Down south, most all basements are walk-outs or drive-ins, meaning you will have at least 1 wall of the basement exposed to daylight. If the topography of the lot will not allow that then you construct a slab on grade or crawl space. The frost line according to building code varies from 12-16" depending on the area, so there is no need for deep foundations to get below the frost line. Further south along the coast, you will be hard pressed to find a basement.

This is the way I have always completed this task. Surveyor lays out your "box", meaning giving you the outer most dimensions of the house, usually without any offsets. Using the "box" hubs, set up a few batter boards, offset 10' or so to allow for excavation (your batter boards become your offsets so take care with them). Add 3' to the box hubs and all the inside dimensions to allow for your over dig. Pull your strings and lay out the house and its offsets and corners, painting a line where the excavation will go. Easy thing about this layout is it's just an excavation and precision to the 1" is not required, you check your final product and adjust if necessary but with 3' of over dig it's rare unless you really screwed up your layout.

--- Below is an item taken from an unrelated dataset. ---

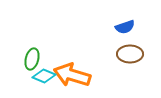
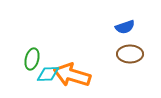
cyan diamond: moved 4 px right, 2 px up; rotated 25 degrees counterclockwise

I haven't ever had the surveyor set cut stakes on a basement layout. Being a builder as well as an excavator you learn how to "read" a lot to set the basement grade. This usually entails taking the highest point of the lot and determining the depth of the basement, taking into account existing slope towards/away from the proposed home. You need to have at least 12" of foundation wall above final grade to thwart termites (something down south we really have to be concerned with) and water runoff.

Once you have your basement sub-grade elevation, you all know what to do - pull levers and burn diesel. Now if you have a "drive-in" basement you will also work your drive way and turn around at the same time while digging the basement. This is probably one of the reasons why track loaders are popular down south for excavating basements. You are building the whole site at this point, usually moving cut from the basement to build the turn around or back yard if it's just a walk-out. It's just not as efficient with an excavator to do this.

Once you get your basement to the desired sub-grade, fine grade the area and double check your dimensions. Next the surveyor comes back out and resets the hubs for the house in the excavation. Footing contractor comes in digs footings, you rarely see any footings formed in this part of the country. After footings are poured, the wall forms are set and poured. After stripping the forms, the sub-grade of the basement floor is cleaned up with a skid and 4-6" of #57 is spread, any plumbing and electrical conduit installed, grade beams dug, vapor barrier, reinforcement and concrete. The gravel drainage layer is set above the top of the footing. This is also a consideration in determining the desired clear ceiling height in the basement. You will have 8-10" of gravel and concrete to deduct from your poured wall height, so a 9' poured wall height will yield a 8' 2" to 8'-4" clear ceiling height, as an example.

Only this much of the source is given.